If you do use gloves, make sure you dispose of them after use.

‘Throw away the gloves after use, as these may be contaminated,’ says Milnes. ‘Don’t touch your face or skin with your hands while wearing the gloves and never use the same pair of gloves twice. Equally, throw away disposable face masks after use. If you have a reusable face mask, wash it on a hot wash (60 degrees) after each use, to kill germs.’

How often should you clean surfaces?

It can be hard to know how best to stay safe when it comes to surfaces.

‘Clean kitchen surfaces before and immediately after every use, to ensure they’re clean,’ advises Milnes. ‘Always wash and dry your hands before preparing any food, and between handling cooked and uncooked produce.

‘Tiled and laminate flooring should also be cleaned daily with warm water and disinfectant, while weekly steam cleaning is effective against germs on carpets and furnishings.

‘Soft furnishings, such as cushions, sofa covers and curtains, can be cleaned in the washing machine each week.’

Should you wipe down food deliveries and groceries?

If you’re avoiding shops and supermarkets, getting home deliveries can be a great way of shielding yourself. But what about packaging?
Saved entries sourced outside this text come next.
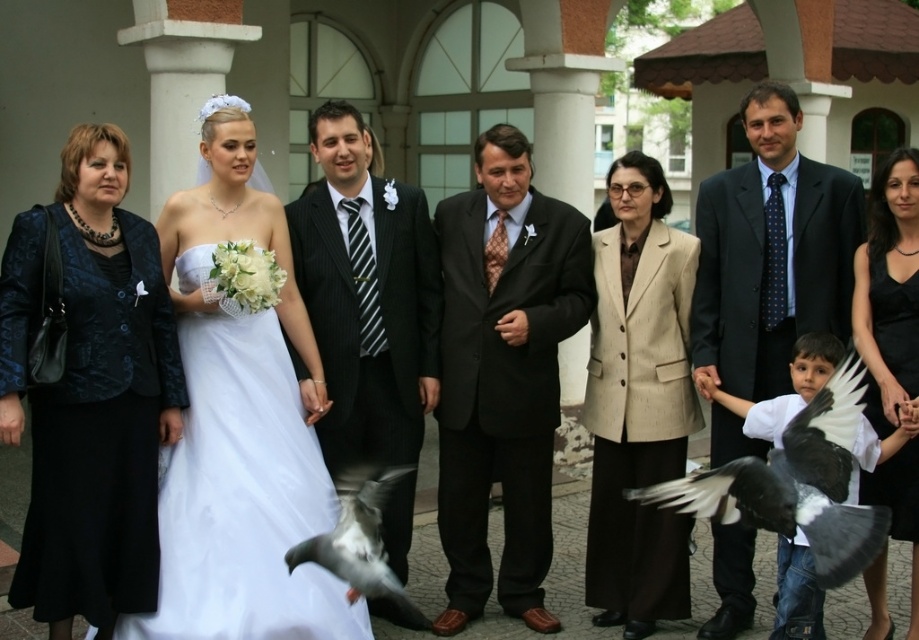 You are a photographer at the wedding and need to position a camera stand at point 0.5, 0.5 to capture the best angle. The white satin dress at center is currently at point 0.667, 0.262. Should you move the dress closer to the camera stand to align it better?

The white satin dress at center is at point (240, 426), which is to the right and slightly above the camera stand at (459, 320). Moving the dress closer to the center point would align it better with the camera stand.

You are a photographer positioned at the back of the venue. You want to capture a closeup shot of both the white satin dress at center and the dark blue suit at center in the same frame. The camera you are using has a maximum focus range of 15 feet. Can you take the photo without moving closer?

The white satin dress at center is 14.64 feet away from the dark blue suit at center. Since the maximum focus range of the camera is 15 feet, the distance between them is within the range. Therefore, you can take the photo without moving closer. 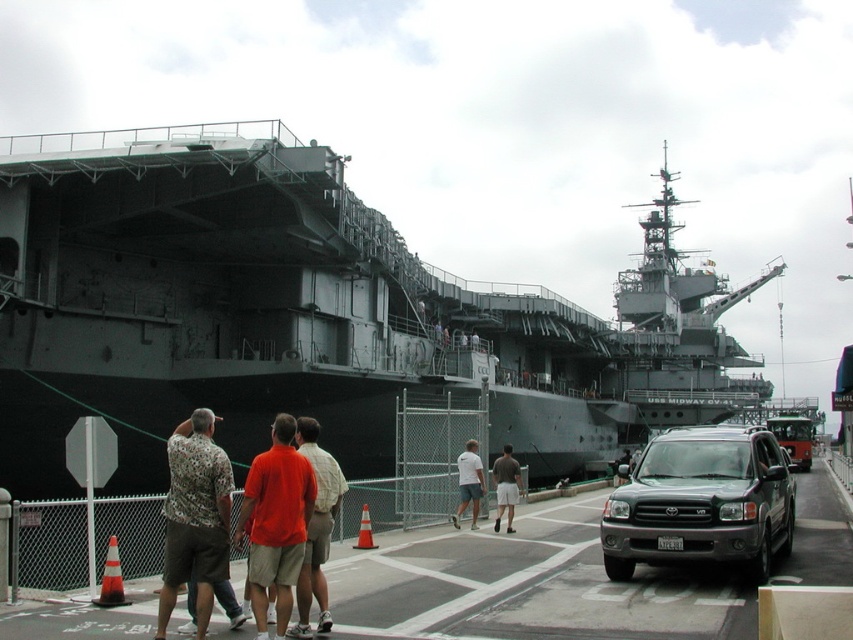 Question: Estimate the real-world distances between objects in this image. Which object is closer to the metallic gray suv at center?

Choices:
 (A) orange t-shirt at center
 (B) gray metallic ship at center
 (C) orange shirt at center
 (D) dark gray shirt at center

Answer: (C)

Question: Which point is closer to the camera?

Choices:
 (A) (740, 461)
 (B) (323, 561)
 (C) (473, 500)

Answer: (B)

Question: Which object is closer to the camera taking this photo?

Choices:
 (A) orange t-shirt at center
 (B) dark gray shirt at center
 (C) orange shirt at center

Answer: (A)

Question: Does orange shirt at center appear over dark gray shirt at center?

Choices:
 (A) yes
 (B) no

Answer: (A)

Question: Is orange shirt at center above white cotton shirt at center?

Choices:
 (A) no
 (B) yes

Answer: (B)

Question: Can you confirm if metallic gray suv at center is positioned below dark gray shirt at center?

Choices:
 (A) no
 (B) yes

Answer: (A) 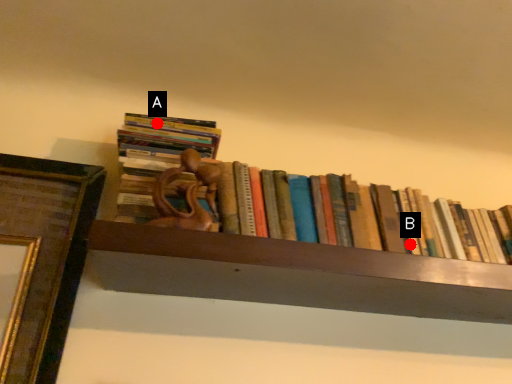 Question: Two points are circled on the image, labeled by A and B beside each circle. Among these points, which one is farthest from the camera?

Choices:
 (A) A is further
 (B) B is further

Answer: (A) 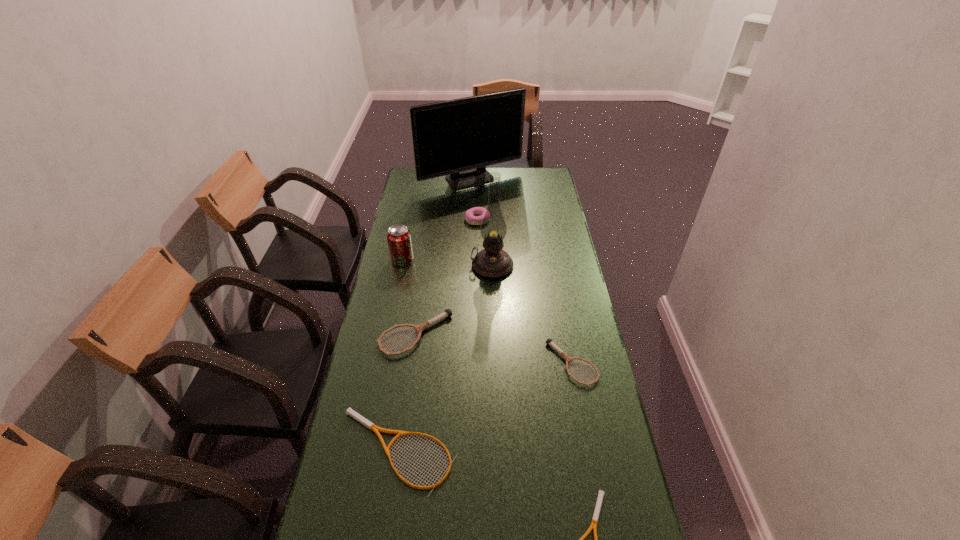 Locate an element on the screen. soda can that is positioned at the left edge is located at coordinates point(399,240).

Where is `computer monitor located at the right edge`? The image size is (960, 540). computer monitor located at the right edge is located at coordinates (458, 138).

Where is `tennis racket located at the right edge`? This screenshot has height=540, width=960. tennis racket located at the right edge is located at coordinates (549, 341).

I want to click on object present at the far left corner, so click(458, 138).

Image resolution: width=960 pixels, height=540 pixels. I want to click on object that is at the far right corner, so click(458, 138).

In the image, there is a desktop. Identify the location of free space at the left edge. This screenshot has height=540, width=960. (398, 400).

In the image, there is a desktop. At what (x,y) coordinates should I click in order to perform the action: click on vacant region at the right edge. Please return your answer as a coordinate pair (x, y). The width and height of the screenshot is (960, 540). Looking at the image, I should click on (540, 256).

The width and height of the screenshot is (960, 540). In the image, there is a desktop. What are the coordinates of `vacant space at the far left corner` in the screenshot? It's located at (433, 188).

Where is `free area in between the soda can and the smaller gray tennis racket`? free area in between the soda can and the smaller gray tennis racket is located at coordinates (488, 312).

Identify the location of unoccupied area between the computer monitor and the seventh nearest object. pyautogui.click(x=474, y=200). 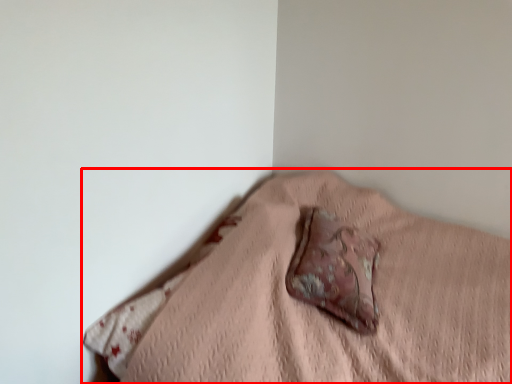 Question: Observing the image, what is the correct spatial positioning of furniture (annotated by the red box) in reference to throw pillow?

Choices:
 (A) left
 (B) right

Answer: (B) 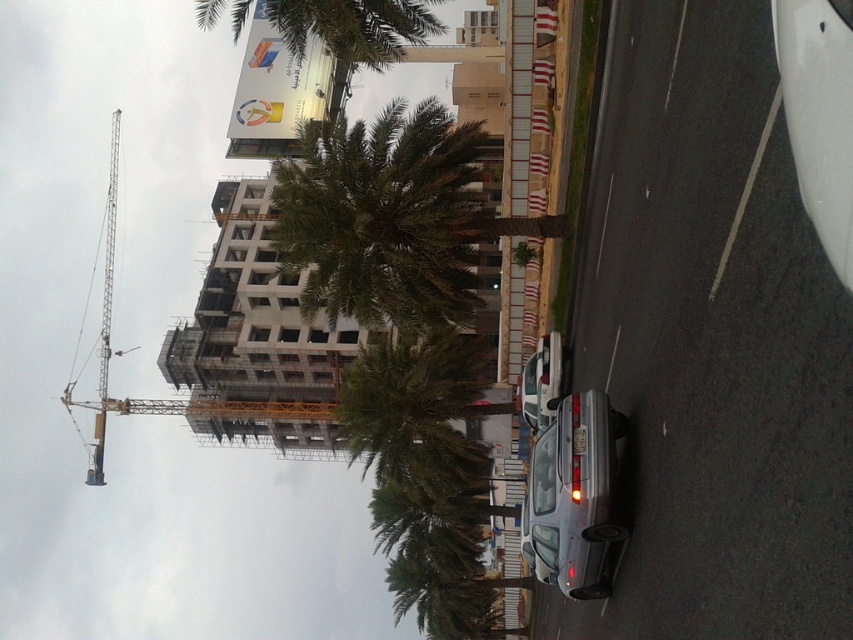 You are standing at the scene and want to take a photo of the green leafy palm tree at center. Your camera can focus on objects up to 60 meters away. Will the palm tree be in focus?

The green leafy palm tree at center is 58.54 meters away from viewer, which is within the camera focus range of 60 meters. Therefore, the palm tree will be in focus.

You are a delivery driver who needs to park your truck next to the satin silver sedan at center. The truck is 2.5 meters wide. Can you park it there without hitting the green leafy palm tree at upper center?

The green leafy palm tree at upper center might be wider than the satin silver sedan at center. Since the truck is 2.5 meters wide, if the palm tree is wider than the sedan, it could potentially block the parking space. However, without exact measurements, it is uncertain whether there will be enough space. Please check the actual width before proceeding.

You are a delivery driver who needs to park your vehicle in the area shown. You see the green leafy palm tree at upper center and the satin silver sedan at center. Which object is located above the other?

The green leafy palm tree at upper center is positioned over the satin silver sedan at center, meaning the palm tree is above the sedan. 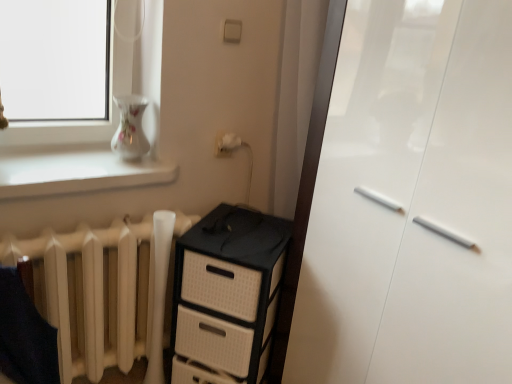 The width and height of the screenshot is (512, 384). Identify the location of black plastic chest of drawers at center. (x=227, y=295).

What do you see at coordinates (77, 172) in the screenshot? I see `white glossy vase at upper left` at bounding box center [77, 172].

What is the approximate width of white matte radiator at lower left?

The width of white matte radiator at lower left is 6.82 inches.

Locate an element on the screen. This screenshot has width=512, height=384. black plastic chest of drawers at center is located at coordinates (227, 295).

From the image's perspective, is white glossy cabinet at right on white glossy vase at upper left?

No, from the image's perspective, white glossy cabinet at right is not above white glossy vase at upper left.

Can you confirm if white glossy cabinet at right is bigger than white glossy vase at upper left?

Yes, white glossy cabinet at right is bigger than white glossy vase at upper left.

Would you consider white glossy cabinet at right to be distant from white glossy vase at upper left?

No, white glossy cabinet at right is in close proximity to white glossy vase at upper left.

Is white glossy cabinet at right in front of white glossy vase at upper left?

Yes, it is in front of white glossy vase at upper left.

Based on the photo, from the image's perspective, is black plastic chest of drawers at center beneath white matte radiator at lower left?

Yes, from the image's perspective, black plastic chest of drawers at center is below white matte radiator at lower left.

How much distance is there between black plastic chest of drawers at center and white matte radiator at lower left?

A distance of 10.33 inches exists between black plastic chest of drawers at center and white matte radiator at lower left.

From a real-world perspective, which is physically above, black plastic chest of drawers at center or white matte radiator at lower left?

From a 3D spatial view, white matte radiator at lower left is above.

From the image's perspective, does black plastic chest of drawers at center appear lower than white glossy cabinet at right?

Yes, from the image's perspective, black plastic chest of drawers at center is beneath white glossy cabinet at right.

Between black plastic chest of drawers at center and white glossy cabinet at right, which one has larger width?

white glossy cabinet at right is wider.

Is black plastic chest of drawers at center next to white glossy cabinet at right?

black plastic chest of drawers at center and white glossy cabinet at right are not in contact.

Does black plastic chest of drawers at center lie in front of white glossy cabinet at right?

No, the depth of black plastic chest of drawers at center is greater than that of white glossy cabinet at right.

Does point (499, 318) come in front of point (150, 222)?

Yes, point (499, 318) is closer to viewer.

How many degrees apart are the facing directions of white glossy cabinet at right and white matte radiator at lower left?

The angular difference between white glossy cabinet at right and white matte radiator at lower left is 90.6 degrees.

Could you tell me if white glossy cabinet at right is turned towards white matte radiator at lower left?

No, white glossy cabinet at right does not turn towards white matte radiator at lower left.

Considering the relative sizes of white glossy cabinet at right and white matte radiator at lower left in the image provided, is white glossy cabinet at right shorter than white matte radiator at lower left?

In fact, white glossy cabinet at right may be taller than white matte radiator at lower left.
Could it be harbouring the virus?

‘Germs can be transferred when people touch groceries and they can live on most surfaces, including food tins, fresh produce and packaging, for some time,’ says Milnes. ‘It’s therefore important to wash home food deliveries before putting them away in the kitchen.

It’s important to wash home food deliveries before putting them away in the kitchen.

‘Use disposable wipes, as germs can live in reusable cloths. If you do use dishcloths or reusable cloths, wash them on a hot wash (60 degrees) after each use, to kill germs. Also, wash your hands before and after wiping down or washing your groceries.’